# WHAT THE TASK ASKS
Set down each of the records below exactly as it reads. No pictures go into the copy.

# EXTRACTED MATERIAL
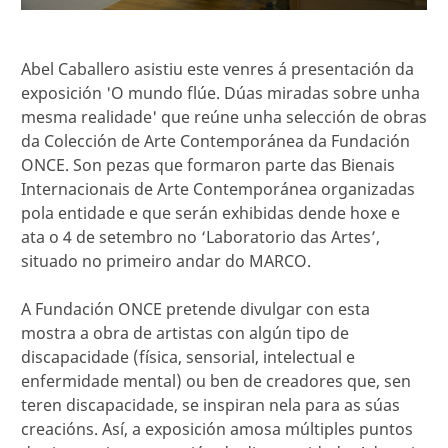
Abel Caballero asistiu este venres á presentación da
exposición 'O mundo flúe. Dúas miradas sobre unha
mesma realidade' que reúne unha selección de obras
da Colección de Arte Contemporánea da Fundación
ONCE. Son pezas que formaron parte das Bienais
Internacionais de Arte Contemporánea organizadas
pola entidade e que serán exhibidas dende hoxe e
ata o 4 de setembro no ‘Laboratorio das Artes’,
situado no primeiro andar do MARCO.
A Fundación ONCE pretende divulgar con esta
mostra a obra de artistas con algún tipo de
discapacidade (física, sensorial, intelectual e
enfermidade mental) ou ben de creadores que, sen
teren discapacidade, se inspiran nela para as súas
creacións. Así, a exposición amosa múltiples puntos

# RESPONSE BOX
Abel Caballero asistiu este venres á presentación da
exposición 'O mundo flúe. Dúas miradas sobre unha
mesma realidade' que reúne unha selección de obras
da Colección de Arte Contemporánea da Fundación
ONCE. Son pezas que formaron parte das Bienais
Internacionais de Arte Contemporánea organizadas
pola entidade e que serán exhibidas dende hoxe e
ata o 4 de setembro no ‘Laboratorio das Artes’,
situado no primeiro andar do MARCO.
A Fundación ONCE pretende divulgar con esta
mostra a obra de artistas con algún tipo de
discapacidade (física, sensorial, intelectual e
enfermidade mental) ou ben de creadores que, sen
teren discapacidade, se inspiran nela para as súas
creacións. Así, a exposición amosa múltiples puntos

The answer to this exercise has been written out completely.